Le lendemain matin, dès l’aube, on marche encore 1h30. On comprend tout : en fait, Lima voulait nous amener jusqu’à chez lui pour nous montrer sa maison. Et de chez lui, on est plus près du Kawagebo que si on s’était arrêtées à Tsawalong, le village où on était passé vers 22h la veille. Mais nous ne lui avions pas précisé qu’aujourd’hui, on ne peut pas continuer à marcher vers le nord car il nous faut redescendre la Salouen pour retourner à Bingzhongluo. Quant à Naje et Jama, on s’est toujours demandé si elles étaient sa mère ou femme et se fille ou sœur, mais il s’agit certainement de deux villageoises habitant à Tsawalong, qui ont profité de faire la route avec lui, ce qui explique qu’elles nous aient quitté hier soir, avec les trois chevaux qui leur appartiennent. Lima fait cette marche de Bingzhongluo/Tsawalong tous les 5 jours (!!), il aime beaucoup marcher. Il me touche beaucoup. Il semble fier de nous faire entrer dans sa maison.
Il ne sait pas que de nos yeux d’occidentales, elle nous paraît plutôt rudimentaire. Au rez-de-chaussée, il y a des cochons, beaucoup de porcelets, des poules et des mules, il faut slalomer entre eux sans écraser de porcelet au passage, pour arriver à l’escalier raide qui mène au palier, puis à la salle principale avec le feu et les meubles décorés, à la tibétaine, et en haut c’est le toit, plat, d’où nous avons une vue sur le village et où nous devinons aussi le vrai Tsawalong, au loin, derrière les montagnes.
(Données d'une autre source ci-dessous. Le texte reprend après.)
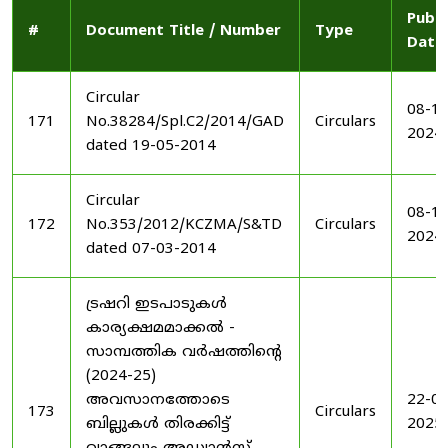
Publi
#
Document Title / Number
Type
Date
Circular
08-11
171
No.38284/Spl.C2/2014/GAD
Circulars
2024
dated 19-05-2014
Circular
08-11
172
No.353/2012/KCZMA/S&TD
Circulars
2024
dated 07-03-2014
ട്രഷറി ഇടപാടുകൾ
കാര്യക്ഷമമാക്കൽ -
സാമ്പത്തിക വർഷത്തിന്റെ
(2024-25)
അവസാനത്തോടെ
22-03
173
Circulars
ബില്ലുകൾ തിരക്കിട്ട്
2025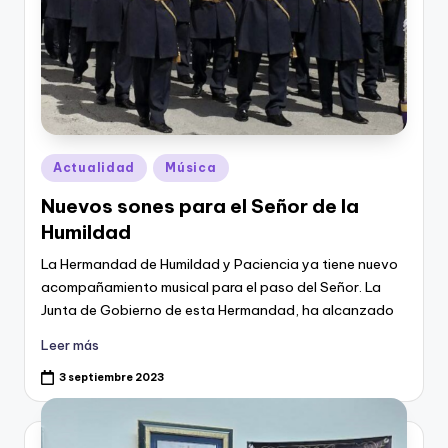
Publicado
Actualidad
Música
en
Nuevos sones para el Señor de la
Humildad
La Hermandad de Humildad y Paciencia ya tiene nuevo
acompañamiento musical para el paso del Señor. La
Junta de Gobierno de esta Hermandad, ha alcanzado
Leer más
3 septiembre 2023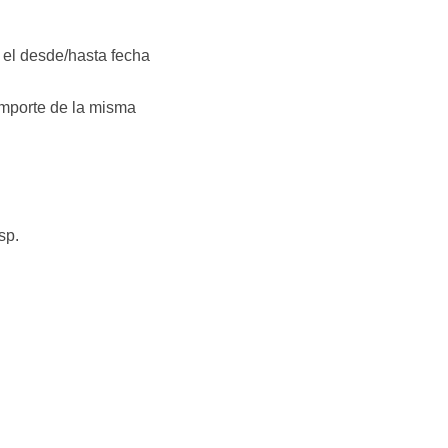
 el desde/hasta fecha
importe de la misma
sp.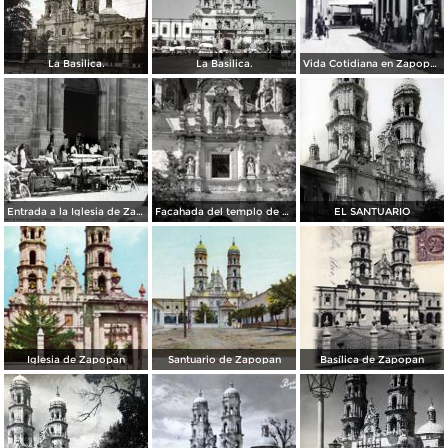
La Basilica.
La Basilica.
Vida Cotidiana en Zapopan Jalisco.
Entrada a la Iglesia de Zapopan Jalisco Jalisco.
Facahada del templo de Zapopan
EL SANTUARIO
Iglesia de Zapopan
Santuario de Zapopan
Basílica de Zapopan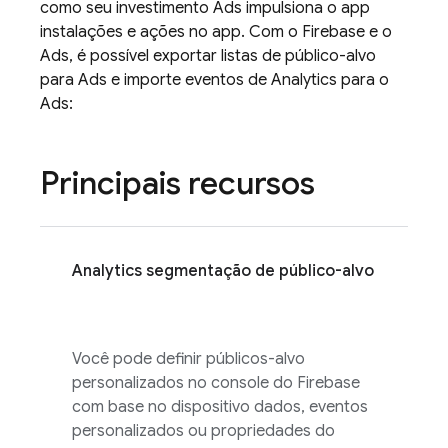
como seu investimento
Ads
impulsiona o app
instalações e ações no app. Com o Firebase e o
Ads
, é possível exportar listas de público-alvo
para
Ads
e importe eventos de
Analytics
para o
Ads
:
Principais recursos
Analytics
segmentação de público-alvo
Você pode definir públicos-alvo
personalizados no console do
Firebase
com base no dispositivo dados, eventos
personalizados ou propriedades do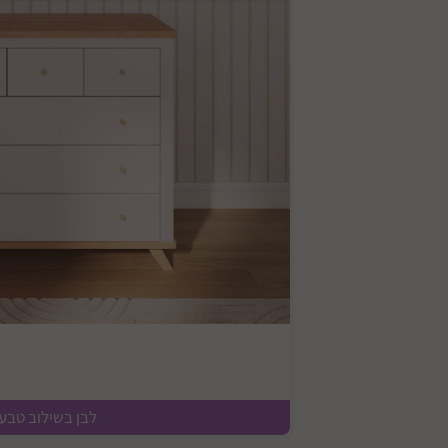
לבן בשילוב טבעי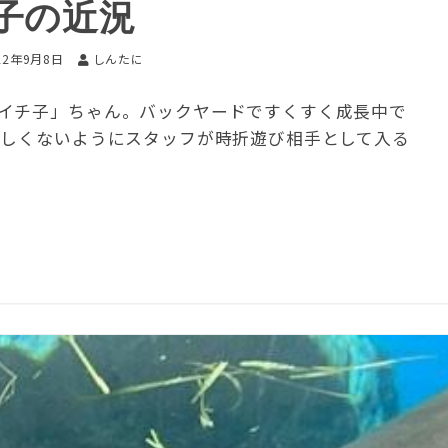
子の近況
22年9月8日
しんたに
イチ子」ちゃん。バックヤードですくすく成長中で
みしくないようにスタッフが時折遊び相手として入る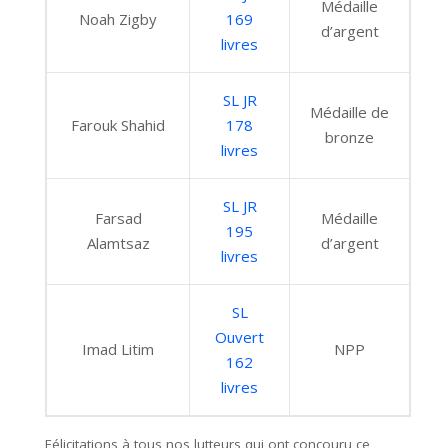
Médaille
Noah Zigby
169
d’argent
livres
SL JR
Médaille de
Farouk Shahid
178
bronze
livres
SL JR
Farsad
Médaille
195
Alamtsaz
d’argent
livres
SL
Ouvert
Imad Litim
NPP
162
livres
Félicitations à tous nos lutteurs qui ont concouru ce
Nous passons la matinée chez lui où on nous offre de l’eau chaude et à manger, il nous emmène au temple sur notre demande. Les gens sont stupéfaits de voir deux étrangères, nous faisons encore l’attraction de la journée. A l’intérieur du temple, les tibétains font tourner les moulins à prière, de toutes tailles.